## [Assigned task]
Your answer should hold every line of the records below that contains the string "Professor".
START Study material
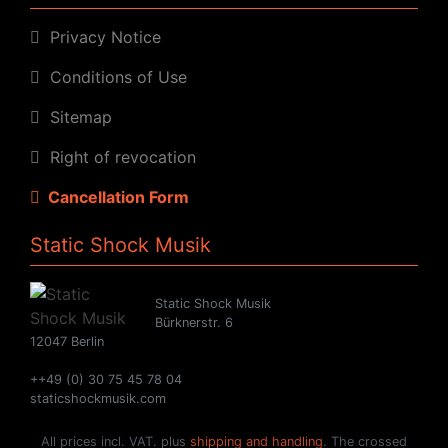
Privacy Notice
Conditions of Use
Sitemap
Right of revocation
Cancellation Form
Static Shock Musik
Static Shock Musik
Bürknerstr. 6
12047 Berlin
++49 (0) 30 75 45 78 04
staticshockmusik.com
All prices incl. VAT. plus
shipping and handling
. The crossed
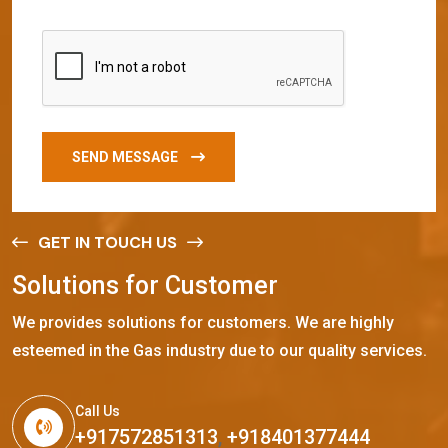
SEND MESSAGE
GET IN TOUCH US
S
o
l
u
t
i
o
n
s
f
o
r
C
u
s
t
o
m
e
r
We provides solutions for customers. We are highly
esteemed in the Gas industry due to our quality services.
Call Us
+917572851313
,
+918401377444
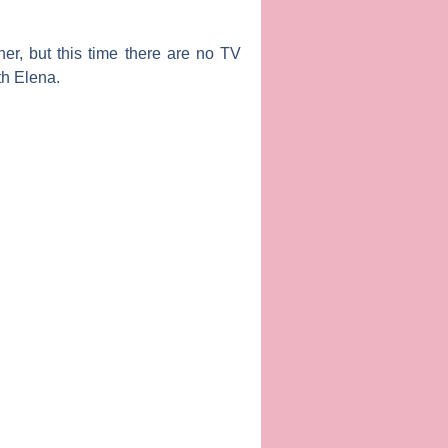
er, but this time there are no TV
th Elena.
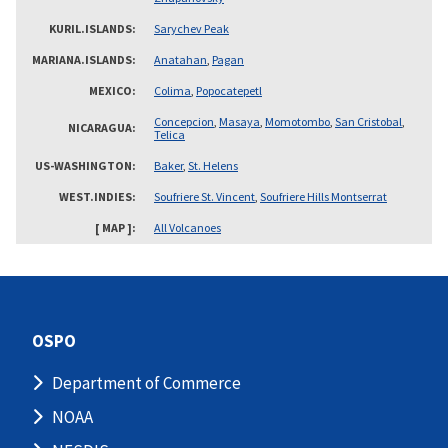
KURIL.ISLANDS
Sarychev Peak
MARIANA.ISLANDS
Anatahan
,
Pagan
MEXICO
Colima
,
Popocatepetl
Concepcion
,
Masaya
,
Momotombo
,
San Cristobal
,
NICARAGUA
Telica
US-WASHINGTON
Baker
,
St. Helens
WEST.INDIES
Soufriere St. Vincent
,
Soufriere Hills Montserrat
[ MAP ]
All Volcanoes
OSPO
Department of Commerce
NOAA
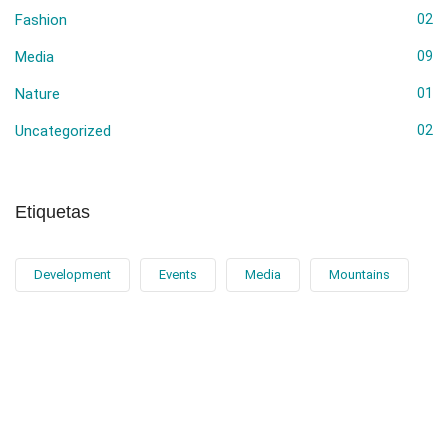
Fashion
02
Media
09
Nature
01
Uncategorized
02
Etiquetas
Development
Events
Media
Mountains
END Study material
START Study material
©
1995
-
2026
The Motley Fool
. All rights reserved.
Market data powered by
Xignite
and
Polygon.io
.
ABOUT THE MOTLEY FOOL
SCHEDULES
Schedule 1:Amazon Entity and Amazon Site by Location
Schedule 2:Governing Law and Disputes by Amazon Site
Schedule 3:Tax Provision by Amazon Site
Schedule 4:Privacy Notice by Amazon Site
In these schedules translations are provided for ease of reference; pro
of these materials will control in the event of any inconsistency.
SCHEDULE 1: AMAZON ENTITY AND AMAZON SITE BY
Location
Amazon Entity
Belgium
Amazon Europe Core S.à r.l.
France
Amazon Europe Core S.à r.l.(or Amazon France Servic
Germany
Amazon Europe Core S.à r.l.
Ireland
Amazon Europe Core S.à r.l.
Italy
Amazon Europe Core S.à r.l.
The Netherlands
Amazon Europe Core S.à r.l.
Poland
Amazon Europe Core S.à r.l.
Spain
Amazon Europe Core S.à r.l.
END Study material
START Study material
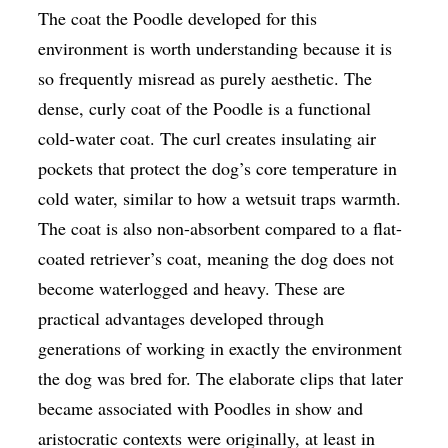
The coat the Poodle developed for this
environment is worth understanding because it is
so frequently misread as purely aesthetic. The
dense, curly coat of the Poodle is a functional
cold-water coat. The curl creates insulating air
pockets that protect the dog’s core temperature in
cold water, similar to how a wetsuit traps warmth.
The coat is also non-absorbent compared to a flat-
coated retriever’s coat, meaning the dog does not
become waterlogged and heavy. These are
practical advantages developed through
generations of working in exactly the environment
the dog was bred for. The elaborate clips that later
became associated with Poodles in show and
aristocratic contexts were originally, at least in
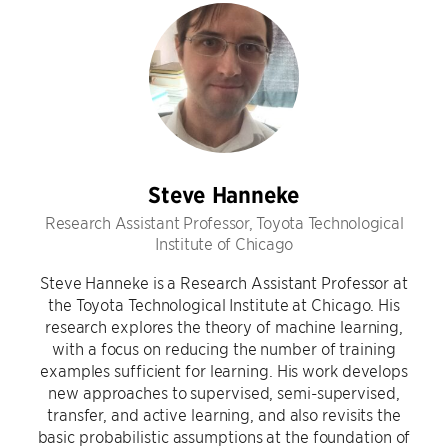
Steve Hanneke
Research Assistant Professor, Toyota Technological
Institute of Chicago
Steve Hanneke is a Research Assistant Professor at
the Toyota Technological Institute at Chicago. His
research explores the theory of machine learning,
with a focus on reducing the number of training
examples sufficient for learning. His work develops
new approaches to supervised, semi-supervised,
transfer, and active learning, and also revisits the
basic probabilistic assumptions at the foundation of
END Study material
## [Solution to this task]
Research Assistant Professor, Toyota Technological
Steve Hanneke is a Research Assistant Professor at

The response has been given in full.